I do the same thing, and have seen no problems with that convention.

 

[SlowThinker]

In my personal study I tend to write the interval as $ds$ when I am using the (-+++) convention and $d\tau$ when I am using (+---). That helps me keep things straight in my mind. I haven't seen anyone else do that, so there is probably a problem with it.

I'm pretty sure Susskind does that in his lectures.

 

[Dale]

I'm pretty sure Susskind does that in his lectures.

That may be where I picked it up. I have seen those lectures several years ago.

 

[dextercioby]

OK, this is unbelievable. Out of all 10 volumes, I happen to also have the version of 6 that is in Russian. When I turn to the same page where the problems occur, the signs all make sense! In the Russian edition, $u^i u_i = 1$ and there is a negative sign in front of the pressure term. Здорово!

I just discovered the Spanish translation which starts with the opposite convention (!) $g_{00} = -1, g_{11} = g_{22} = g_{33} = +1$. Then indeed, $u^i u_i = -1$ and there's a plus in the pressure term. I don't have the original Russian - where you claim the metric is opposite (mostly minus), but I find it odd that people who translate books make changes to the original content.

 

[vanhees71]

In the German 5th edition (1991) everything is correct and in the west-coast formalism.

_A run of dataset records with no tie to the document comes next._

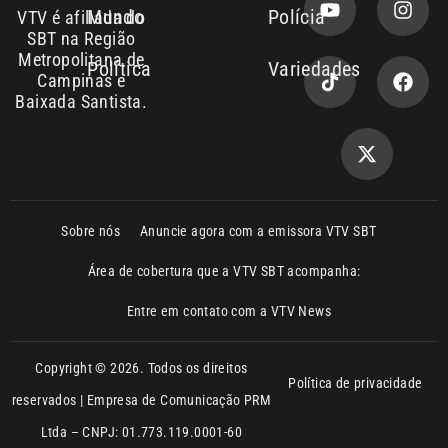
Entre em contato com a VTV News
Copyright © 2026. Todos os direitos
Política de privacidade
reservados | Empresa de Comunicação PRM
Ltda – CNPJ: 01.773.119.0001-60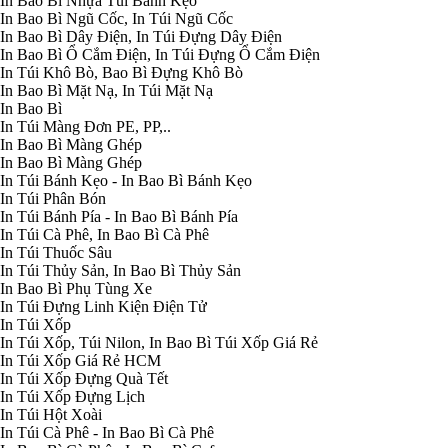
In Bao Bì Nhựa Túi Bánh Kẹo
In Bao Bì Ngũ Cốc, In Túi Ngũ Cốc
In Bao Bì Dây Điện, In Túi Đựng Dây Điện
In Bao Bì Ổ Cắm Điện, In Túi Đựng Ổ Cắm Điện
In Túi Khô Bò, Bao Bì Đựng Khô Bò
In Bao Bì Mặt Nạ, In Túi Mặt Nạ
In Bao Bì
In Túi Màng Đơn PE, PP,..
In Bao Bì Màng Ghép
In Bao Bì Màng Ghép
In Túi Bánh Kẹo - In Bao Bì Bánh Kẹo
In Túi Phân Bón
In Túi Bánh Pía - In Bao Bì Bánh Pía
In Túi Cà Phê, In Bao Bì Cà Phê
In Túi Thuốc Sâu
In Túi Thủy Sản, In Bao Bì Thủy Sản
In Bao Bì Phụ Tùng Xe
In Túi Đựng Linh Kiện Điện Tử
In Túi Xốp
In Túi Xốp, Túi Nilon, In Bao Bì Túi Xốp Giá Rẻ
In Túi Xốp Giá Rẻ HCM
In Túi Xốp Đựng Quà Tết
In Túi Xốp Đựng Lịch
In Túi Hột Xoài
In Túi Cà Phê - In Bao Bì Cà Phê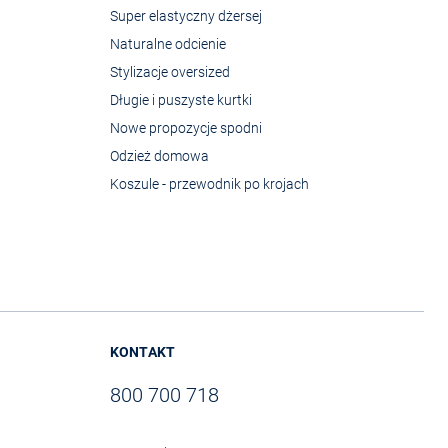
Super elastyczny dżersej
Naturalne odcienie
Stylizacje oversized
Długie i puszyste kurtki
Nowe propozycje spodni
Odzież domowa
Koszule - przewodnik po krojach
KONTAKT
800 700 718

I personally use the west-coast formalism, because when I started working on the Diploma thesis at GSI, my professor told me: "You can and should do whatever you like, but you must use the west-coast convention, because that's what's done within the institute." This is good, because then at least within your institute you don't have this trouble with different conventions.

I don't see an advantage of the one or the other convention. Perhaps the east-coast convention has a little advantage when it comes to Wick rotations in QFT. The only "nogo convention" I'm aware of is to use $\eta_{\mu \nu}=\delta_{\mu \nu}$ and $x_4=x^4=\mathrm{i} c t$. Then you get totally confused, whether you work in real or imaginary time (because the real-time formalism becomes the one with an imaginary time component ;-)).